In 1946, Portuguese Guinea (present-day Guinea-Bissau) operated under a currency system fully integrated into Portugal’s colonial monetary framework. The official currency was the Portuguese Guinea
escudo, which had replaced the
real in 1914 and was at parity with the metropolitan Portuguese escudo. This system was designed to tightly bind the colony’s economy to Lisbon, facilitating trade and financial control. Banknotes and coins were issued specifically for the colony by the
Banco Nacional Ultramarino (BNU), which acted as the central bank for Portugal's overseas territories. These notes, though legally distinct, were interchangeable with those of metropolitan Portugal, ensuring a unified monetary zone.

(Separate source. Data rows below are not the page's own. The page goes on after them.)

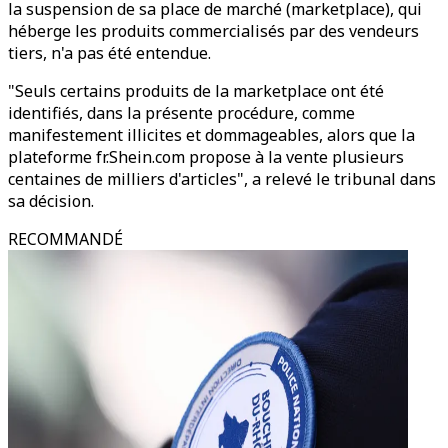
la suspension de sa place de marché (marketplace), qui
héberge les produits commercialisés par des vendeurs
tiers, n'a pas été entendue.
"Seuls certains produits de la marketplace ont été
identifiés, dans la présente procédure, comme
manifestement illicites et dommageables, alors que la
plateforme fr.Shein.com propose à la vente plusieurs
centaines de milliers d'articles", a relevé le tribunal dans
sa décision.
RECOMMANDÉ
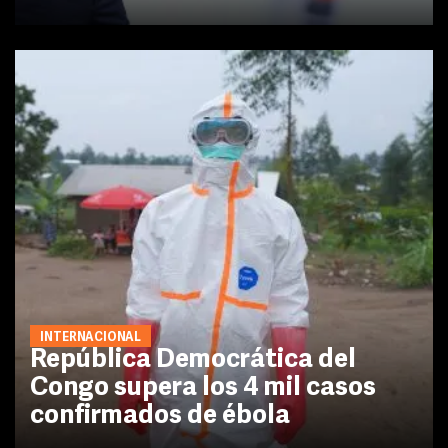
INTERNACIONAL
República Democrática del
Congo supera los 4 mil casos
confirmados de ébola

The economy was overwhelmingly agrarian and subsistence-based, with a limited cash sector centered on the export of key commodities like peanuts, palm products, and timber. The circulation of currency was largely confined to the administrative capital of Bissau, other coastal towns, and areas surrounding Portuguese trading posts (
feitorias). For the vast majority of the rural population, barter and traditional forms of exchange remained prevalent. Furthermore, the monetary economy was stratified along racial and social lines, with Portuguese settlers, colonial administrators, and a small urbanized African elite primarily engaged in cash transactions.
This formal currency situation, however, masked underlying economic fragility and discontent. The fixed exchange system and BNU's policies primarily served Portuguese commercial interests, often to the detriment of local producers. Additionally, the escudo's value and supply were entirely dictated by Lisbon, leaving the colony with no monetary autonomy. While not yet at a crisis point in 1946, this centralized control was part of a broader structure of economic exploitation that would fuel growing anti-colonial sentiment in the decades that followed, culminating in the armed struggle for independence launched in 1963.